Contudo, existem barreiras de difícil acesso. Quando o TSE legisla a favor do equilíbrio de verbas, inclusive decretando a obrigatoriedade da divisão entre os candidatos, os partidos políticos conseguem burlar o sistema e favorecer seus aliados. .
O Professor Vladimir Fernandes conta nunca ter passado por uma situação de racismo, entretanto, o perfil das lideranças comprovam uma desigualdade sistemática. “Em nível de direção, é sempre é composta por pessoas brancas e de alto poder aquisitivo, junto com o seu clã”, explicou Fernandes.

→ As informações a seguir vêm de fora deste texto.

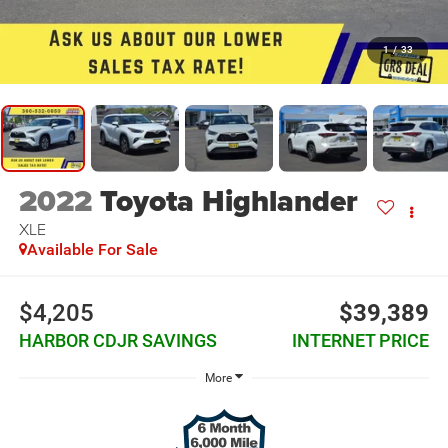
1
/
33
2022
Toyota Highlander
XLE
Available For Sale
$4,205
$39,389
HARBOR CDJR SAVINGS
INTERNET PRICE
More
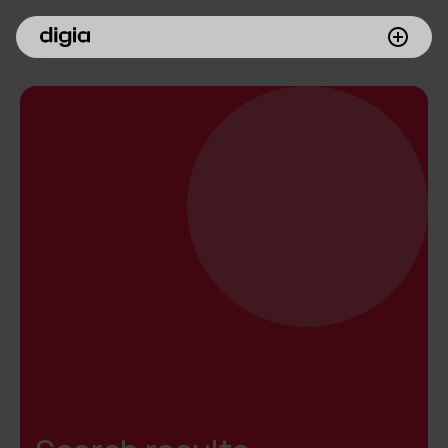
What we do
Customers
Insights
Company
Investors
Join us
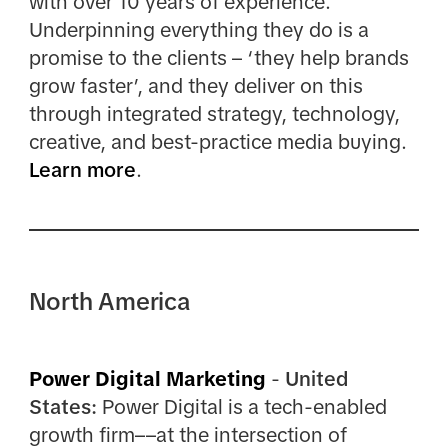
with over 10 years of experience.
Underpinning everything they do is a
promise to the clients – ‘they help brands
grow faster’, and they deliver on this
through integrated strategy, technology,
creative, and best-practice media buying.
Learn more
.
North America
Power Digital Marketing
-
United
States:
Power Digital is a tech-enabled
growth firm––at the intersection of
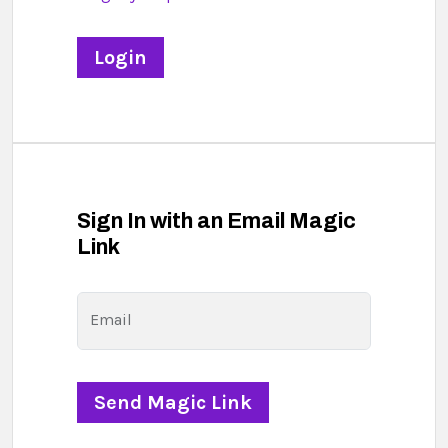
Sign In with an Email Magic
Link
Email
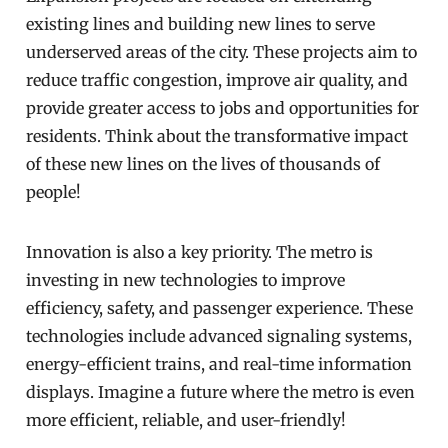
existing lines and building new lines to serve
underserved areas of the city. These projects aim to
reduce traffic congestion, improve air quality, and
provide greater access to jobs and opportunities for
residents. Think about the transformative impact
of these new lines on the lives of thousands of
people!
Innovation is also a key priority. The metro is
investing in new technologies to improve
efficiency, safety, and passenger experience. These
technologies include advanced signaling systems,
energy-efficient trains, and real-time information
displays. Imagine a future where the metro is even
more efficient, reliable, and user-friendly!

Já Anderson Severino relata que se questões mais potentes – como o assassinato diários de jovens nas periferias por policiais e o encarceramento em massa de negros no Brasil – não mobilizam a sociedade, não será a discriminação das candidaturas negras pelos partidos ou a falsa autodeclaração de raça que trará essa comoção: “Muitos desses políticos profissionais, com cargos há tanto tempo, pela primeira vez se autodeclararam negros para roubar parte do Fundo Eleitoral”.
A força do Movimento Negro
Com dois homens brancos concorrendo ao 2º turno para prefeitura na cidade de São Paulo, a novidade das eleições fica para o aumento de representantes negros na Câmara de Vereadores, com destaque para Erika Hilton, a primeira mulher trans a ser eleita na capital. Dos 55 eleitos, seis são negros e, apesar de ser um número abaixo da metade, as expectativas para os novos nomes são altas.
O resultado abre caminho para que novos olhares sejam considerados na política. “Este ano o Movimento Negro está muito mais organizado, apoiando os candidatos negros. Agora, caberá ao movimento negro, bem como, os parlamentares negros eleitos provocarem tal questão, por meio de fóruns de debates e cursos de formação política”, relata o Professor Vladimir Fernandes.
O Movimento Negro é um elemento central para discutir política do ponto de vista de representatividade, resistência, resiliência coletiva e ancestralidade para a inclusão efetiva da população negra em cargos de poder.
“Com a ampliação do poder e sua descentralização, com participação efetiva em conselhos, em espaços de discussão que pautem a questão negra, do racismo em todas as esferas dessa sociedade que não quer discutir, mas que é racializada. Podemos ser brancos e negros biologicamente iguais, mas não somos iguais a partir do olhar social, econômico e histórico, portanto questionar os privilégios da braquitude é nosso dever e ação principal”, finaliza Anderson Severino.